# Home Roasting



## SeamusMcFlurry (Jul 9, 2008)

I've got my eye on a cheap, second hand home roaster, the iRoast 2. I've read reviews and, while being a good roaster, it's obscenely hard to use, but it's next competitor is £200 more than this is going for.

Anyone else roast at home? Any tips or tricks, or horror stories about the iRoast?









Love ya,

Seamus


----------



## Neo (Jun 24, 2008)

iRoast is a little bit small and my friend said that as the heating up process is pretty quite, at darker roaster it's possible that you get the crust roasted to charcoal but it's still quite raw inside.

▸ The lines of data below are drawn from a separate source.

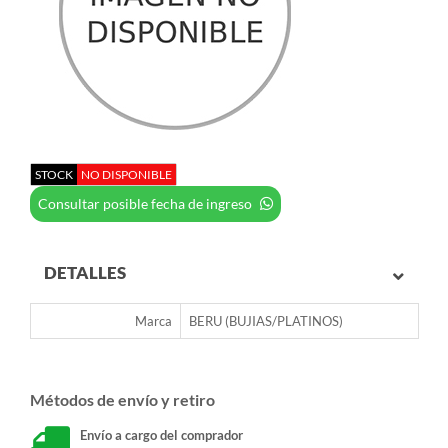
STOCK
NO DISPONIBLE
Consultar posible fecha de ingreso
DETALLES
Marca
BERU (BUJIAS/PLATINOS)
Métodos de envío y retiro
Envío a cargo del comprador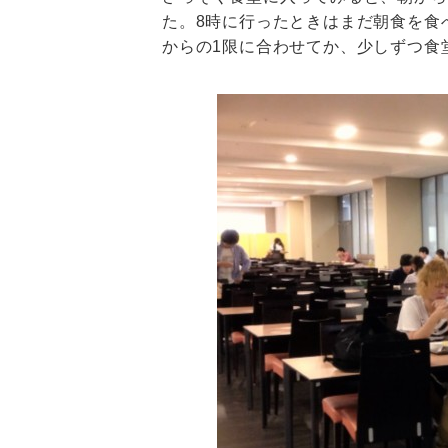
た。8時に行ったときはまだ朝食を食
からの1限に合わせてか、少しずつ食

Have you considered Behmor, I've heard that a 220v version is coming out and I'm anticipating that


----------



## SeamusMcFlurry (Jul 9, 2008)

To be honest I've not really seen many apart from the Hottop and the iRoast. Will have a look though. Cheers


----------



## chrisweaver_barista (Jun 14, 2008)

I have the Iroast, I love it. I don't really understand the technical side of things, however, I have done a lot of roasts with it that have come out great.

Having a programmable roast curve is great, but for the time being, I just use the built in ones for the ramp up, and stop it when the roast is ready.

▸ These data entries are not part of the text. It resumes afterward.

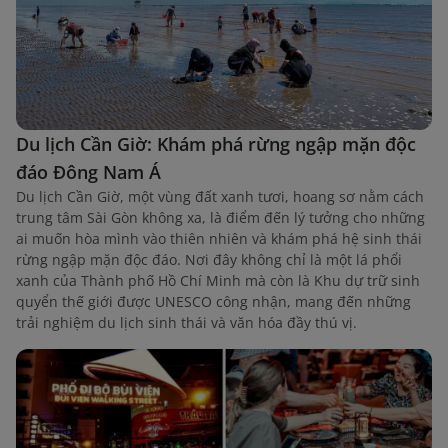
Du lịch Cần Giờ: Khám phá rừng ngập mặn độc
đáo Đông Nam Á
Du lịch Cần Giờ, một vùng đất xanh tươi, hoang sơ nằm cách
trung tâm Sài Gòn không xa, là điểm đến lý tưởng cho những
ai muốn hòa mình vào thiên nhiên và khám phá hệ sinh thái
rừng ngập mặn độc đáo. Nơi đây không chỉ là một lá phổi
xanh của Thành phố Hồ Chí Minh mà còn là Khu dự trữ sinh
quyển thế giới được UNESCO công nhận, mang đến những
trải nghiệm du lịch sinh thái và văn hóa đầy thú vị.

The only issue with it can be the loud noise, especially as sometimes it does rattle!!

Great starter roaster though!!


----------



## SeamusMcFlurry (Jul 9, 2008)

Hm...well, thanks to a speeding fine all roasters are now out of my reach, so I'll have a good look.


----------



## chrisweaver_barista (Jun 14, 2008)

argh, thats no good seamus!!!

I'll pm you with a suggestion!!

Chris


----------



## brewjester (Nov 12, 2008)

Seamus, chech out http://www.sweetmarias.com. They've got a great selection of roasters and beans. They could also tell you if anyone in your neck of the woods has the equipment to get you started. Hope this helps.


----------



## SeamusMcFlurry (Jul 9, 2008)

Cheers man









Put home roasting on hold for a bit, cos I'm entering the UKBC this coming year, which may cost a bit. Soonish though...


----------